Aluna menggigit bibirnya. Jantungnya berdegup lebih cepat. Panggilan itu... tidak boleh diucapkan sembarangan.
© Rumah Yasmin: Ketegangan yang Belum Berakhir©
BRAK..!!
Pintu kamar Yasmin digedor dengan keras. Suara ayahnya terdengar dari luar, penuh kemarahan.
"Yasmin! Bangun! Apa kau pikir ini waktu yang tepat untuk tidur?! Apa kau bahkan sudah menyiapkan sarapan?! Aku tidak percaya kau bisa tidur setelah apa yang terjadi semalam!"
Yasmin mendesah kesal. Dengan malas, ia bangkit dan membuka pintu. Tatapannya datar."Aku nggak lapar. Kalau Ayah dan Ibu mau sarapan, pesan saja," katanya dingin.
"Apa kau tidak mendengar apa yang kubilang?!" bentak ayahnya. "Apa kau pikir ini main-main?! Aku sudah cukup dengan sikap keras kepalamu! Kau harus meminta maaf!"

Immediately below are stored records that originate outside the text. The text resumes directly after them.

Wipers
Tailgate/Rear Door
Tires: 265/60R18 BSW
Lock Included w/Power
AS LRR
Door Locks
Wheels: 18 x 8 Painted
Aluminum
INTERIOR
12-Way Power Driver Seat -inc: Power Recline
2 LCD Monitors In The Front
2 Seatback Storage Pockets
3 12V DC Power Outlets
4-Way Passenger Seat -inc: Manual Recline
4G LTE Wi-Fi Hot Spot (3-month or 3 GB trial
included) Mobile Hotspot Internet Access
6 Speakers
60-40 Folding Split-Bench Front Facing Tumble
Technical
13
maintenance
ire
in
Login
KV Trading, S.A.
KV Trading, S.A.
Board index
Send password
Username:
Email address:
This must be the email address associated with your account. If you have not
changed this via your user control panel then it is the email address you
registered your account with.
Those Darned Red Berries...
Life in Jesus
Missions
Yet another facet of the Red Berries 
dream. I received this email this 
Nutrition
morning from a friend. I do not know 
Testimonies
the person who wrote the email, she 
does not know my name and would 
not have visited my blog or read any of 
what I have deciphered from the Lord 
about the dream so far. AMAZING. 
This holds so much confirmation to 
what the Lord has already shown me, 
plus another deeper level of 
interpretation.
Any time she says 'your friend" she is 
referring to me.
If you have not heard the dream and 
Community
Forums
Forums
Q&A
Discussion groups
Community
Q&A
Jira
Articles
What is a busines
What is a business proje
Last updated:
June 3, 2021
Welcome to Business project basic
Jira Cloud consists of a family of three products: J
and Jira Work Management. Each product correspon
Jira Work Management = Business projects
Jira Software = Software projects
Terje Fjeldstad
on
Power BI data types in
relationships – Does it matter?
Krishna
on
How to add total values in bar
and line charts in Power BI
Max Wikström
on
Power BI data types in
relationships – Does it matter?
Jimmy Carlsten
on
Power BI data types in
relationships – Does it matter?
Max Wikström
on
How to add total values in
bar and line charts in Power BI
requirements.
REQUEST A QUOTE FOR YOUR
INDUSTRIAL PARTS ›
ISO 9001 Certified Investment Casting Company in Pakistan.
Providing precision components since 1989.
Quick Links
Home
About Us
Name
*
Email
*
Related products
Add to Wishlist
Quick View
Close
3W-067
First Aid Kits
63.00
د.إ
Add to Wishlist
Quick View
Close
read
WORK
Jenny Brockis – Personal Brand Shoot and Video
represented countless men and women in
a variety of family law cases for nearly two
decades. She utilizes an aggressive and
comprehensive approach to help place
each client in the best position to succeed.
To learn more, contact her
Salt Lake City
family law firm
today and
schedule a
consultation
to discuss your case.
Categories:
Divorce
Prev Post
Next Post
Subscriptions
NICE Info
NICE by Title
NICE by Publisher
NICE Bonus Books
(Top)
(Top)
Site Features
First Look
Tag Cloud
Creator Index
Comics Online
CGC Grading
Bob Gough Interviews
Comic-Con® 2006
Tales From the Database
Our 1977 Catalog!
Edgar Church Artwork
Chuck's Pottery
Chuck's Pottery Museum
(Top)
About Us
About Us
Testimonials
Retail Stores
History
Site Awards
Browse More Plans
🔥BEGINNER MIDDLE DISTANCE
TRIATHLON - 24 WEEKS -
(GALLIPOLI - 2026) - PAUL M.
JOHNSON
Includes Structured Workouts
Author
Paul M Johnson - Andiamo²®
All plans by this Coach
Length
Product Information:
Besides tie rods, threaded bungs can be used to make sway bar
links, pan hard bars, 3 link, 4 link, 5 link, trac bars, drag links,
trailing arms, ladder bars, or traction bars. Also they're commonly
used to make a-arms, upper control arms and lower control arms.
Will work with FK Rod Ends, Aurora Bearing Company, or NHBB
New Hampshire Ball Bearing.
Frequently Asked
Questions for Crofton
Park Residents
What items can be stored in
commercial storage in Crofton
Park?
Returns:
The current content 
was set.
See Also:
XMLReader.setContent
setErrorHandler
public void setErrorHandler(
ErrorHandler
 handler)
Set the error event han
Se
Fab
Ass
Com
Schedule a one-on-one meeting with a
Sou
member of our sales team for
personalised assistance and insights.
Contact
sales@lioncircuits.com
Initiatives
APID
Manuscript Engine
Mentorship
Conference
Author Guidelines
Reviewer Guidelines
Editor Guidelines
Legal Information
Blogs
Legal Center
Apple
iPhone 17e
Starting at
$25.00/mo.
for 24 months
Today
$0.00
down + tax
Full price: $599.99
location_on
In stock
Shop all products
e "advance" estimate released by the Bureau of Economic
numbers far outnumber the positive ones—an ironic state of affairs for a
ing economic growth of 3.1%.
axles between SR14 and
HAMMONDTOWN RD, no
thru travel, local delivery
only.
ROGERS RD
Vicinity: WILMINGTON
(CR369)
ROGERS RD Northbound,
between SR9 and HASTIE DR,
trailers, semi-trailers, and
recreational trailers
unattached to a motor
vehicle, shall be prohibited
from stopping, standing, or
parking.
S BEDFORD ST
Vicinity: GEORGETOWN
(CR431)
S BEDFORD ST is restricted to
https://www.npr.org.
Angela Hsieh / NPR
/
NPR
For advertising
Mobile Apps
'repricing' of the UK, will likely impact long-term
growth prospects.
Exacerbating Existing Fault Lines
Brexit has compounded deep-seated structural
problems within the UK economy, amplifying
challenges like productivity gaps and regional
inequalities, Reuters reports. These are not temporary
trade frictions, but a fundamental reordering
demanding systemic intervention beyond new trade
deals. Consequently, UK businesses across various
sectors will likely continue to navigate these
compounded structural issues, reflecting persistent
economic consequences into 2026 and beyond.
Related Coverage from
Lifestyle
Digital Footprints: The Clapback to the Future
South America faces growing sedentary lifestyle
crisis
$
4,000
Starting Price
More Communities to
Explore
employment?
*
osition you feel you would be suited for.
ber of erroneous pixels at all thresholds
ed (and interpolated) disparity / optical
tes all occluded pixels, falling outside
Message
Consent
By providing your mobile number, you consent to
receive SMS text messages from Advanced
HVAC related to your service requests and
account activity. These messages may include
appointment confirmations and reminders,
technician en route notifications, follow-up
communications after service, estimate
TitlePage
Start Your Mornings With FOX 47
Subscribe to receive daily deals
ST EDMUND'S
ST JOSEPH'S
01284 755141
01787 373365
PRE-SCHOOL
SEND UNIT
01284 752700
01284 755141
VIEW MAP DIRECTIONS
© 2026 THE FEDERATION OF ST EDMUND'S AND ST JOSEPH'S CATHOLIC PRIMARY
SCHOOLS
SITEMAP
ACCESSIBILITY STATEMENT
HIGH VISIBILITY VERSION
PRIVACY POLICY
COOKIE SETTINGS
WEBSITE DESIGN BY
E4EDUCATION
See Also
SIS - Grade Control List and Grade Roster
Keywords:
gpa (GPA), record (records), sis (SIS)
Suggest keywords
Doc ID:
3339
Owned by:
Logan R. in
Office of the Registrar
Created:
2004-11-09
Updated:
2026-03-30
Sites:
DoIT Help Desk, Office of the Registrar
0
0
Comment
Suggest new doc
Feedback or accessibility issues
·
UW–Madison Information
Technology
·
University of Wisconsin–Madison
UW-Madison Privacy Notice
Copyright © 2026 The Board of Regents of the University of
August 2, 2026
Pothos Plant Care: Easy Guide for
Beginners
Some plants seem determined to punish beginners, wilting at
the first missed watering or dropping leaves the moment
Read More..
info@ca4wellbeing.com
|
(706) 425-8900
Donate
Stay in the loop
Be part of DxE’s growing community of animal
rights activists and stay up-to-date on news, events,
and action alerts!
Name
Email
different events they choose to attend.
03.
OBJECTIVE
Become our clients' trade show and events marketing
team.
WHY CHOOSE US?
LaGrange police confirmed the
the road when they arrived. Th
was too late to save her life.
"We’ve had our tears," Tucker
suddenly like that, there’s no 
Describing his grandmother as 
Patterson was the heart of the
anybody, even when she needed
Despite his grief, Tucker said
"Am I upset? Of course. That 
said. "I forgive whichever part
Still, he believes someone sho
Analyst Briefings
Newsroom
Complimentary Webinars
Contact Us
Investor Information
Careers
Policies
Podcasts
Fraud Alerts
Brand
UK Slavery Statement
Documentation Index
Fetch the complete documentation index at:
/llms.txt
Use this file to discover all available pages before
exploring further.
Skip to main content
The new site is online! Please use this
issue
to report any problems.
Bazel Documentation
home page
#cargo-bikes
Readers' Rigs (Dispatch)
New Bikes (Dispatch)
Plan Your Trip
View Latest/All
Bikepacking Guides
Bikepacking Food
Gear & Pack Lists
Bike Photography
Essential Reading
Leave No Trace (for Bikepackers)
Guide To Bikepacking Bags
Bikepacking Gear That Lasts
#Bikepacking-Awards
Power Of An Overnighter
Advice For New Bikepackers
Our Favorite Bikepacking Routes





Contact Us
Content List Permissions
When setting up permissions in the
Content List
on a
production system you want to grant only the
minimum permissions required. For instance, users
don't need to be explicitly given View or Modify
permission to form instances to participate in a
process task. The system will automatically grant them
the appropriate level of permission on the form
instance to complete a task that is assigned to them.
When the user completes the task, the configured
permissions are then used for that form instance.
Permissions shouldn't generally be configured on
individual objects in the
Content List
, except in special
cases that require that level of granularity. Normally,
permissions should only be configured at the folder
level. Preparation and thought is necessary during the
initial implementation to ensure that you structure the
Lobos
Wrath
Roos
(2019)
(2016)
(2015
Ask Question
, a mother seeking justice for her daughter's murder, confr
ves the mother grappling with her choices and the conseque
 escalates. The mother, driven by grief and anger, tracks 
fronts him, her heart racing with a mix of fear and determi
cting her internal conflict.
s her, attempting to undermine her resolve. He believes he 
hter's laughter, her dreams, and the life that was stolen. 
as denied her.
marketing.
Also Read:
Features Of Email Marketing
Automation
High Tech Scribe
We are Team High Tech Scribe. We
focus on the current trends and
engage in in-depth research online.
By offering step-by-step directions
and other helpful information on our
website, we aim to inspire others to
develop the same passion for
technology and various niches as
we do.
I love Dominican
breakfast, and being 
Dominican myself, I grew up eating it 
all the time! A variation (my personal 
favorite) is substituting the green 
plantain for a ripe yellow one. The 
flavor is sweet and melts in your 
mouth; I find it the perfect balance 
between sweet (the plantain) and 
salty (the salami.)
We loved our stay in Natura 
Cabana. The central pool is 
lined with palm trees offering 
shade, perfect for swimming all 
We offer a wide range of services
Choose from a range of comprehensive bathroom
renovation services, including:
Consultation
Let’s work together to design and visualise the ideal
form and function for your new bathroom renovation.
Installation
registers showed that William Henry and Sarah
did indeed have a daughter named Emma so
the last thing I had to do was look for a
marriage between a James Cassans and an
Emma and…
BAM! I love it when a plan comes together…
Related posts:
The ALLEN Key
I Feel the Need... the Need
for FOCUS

Yasmin mendelik tajam. "Kenapa aku harus minta maaf?! Ini semua gara-gara Aluna! Kenapa Ayah malah membelanya?!"
"Apa kau ingin mati, Yasmin?!" suara ayahnya semakin keras.
Yasmin menggertakkan giginya. Tanpa berkata apa-apa lagi, ia menutup pintu dengan kasar dan menguncinya.
Ia berdiri di belakang pintu, tubuhnya menegang. Napasnya tersengal."Kalau aku yang akan jadi sasaran..." bisiknya pelan. "Aku akan pastikan Aluna lebih dulu celaka."
© Hernan & Arga: Siap Mengawasi ©
Mobil hitam melaju santai di jalanan kota. Hernan duduk di kursi pengemudi, sementara Arga di sebelahnya, bersandar dengan ekspresi santai.
"Kita nggak bisa ikut campur terlalu banyak kali ini," kata Hernan sambil memutar kemudi.
Arga menghela napas, terlihat kecewa. "Yah, padahal aku sudah berharap bisa mengusir satu dua orang yang mengganggu nona Baby Chubby kita."
Hernan tertawa kecil. "Sabar. Kalau ada yang nekat, bos pasti kasih izin buat kita main sedikit."
Arga mengusap dagunya. "Menurutmu, Yasmin bakal buat masalah lagi?"
"Sepertinya begitu," jawab Hernan. "Dan kalau dia cukup bodoh untuk mencoba menyakiti nona Aluna, kita tahu apa yang harus dilakukan."
Arga menyeringai. "Aku suka permainan ini."
Mobil mereka melaju menuju toko buku tempat Aluna bekerja. Mereka sudah siap untuk mengawasi setiap gerakan gadis kecil itu.Karena bagi mereka, Aluna bukan hanya target.Dia milik Darren,dan tak ada seorang pun yang boleh menyentuhnya.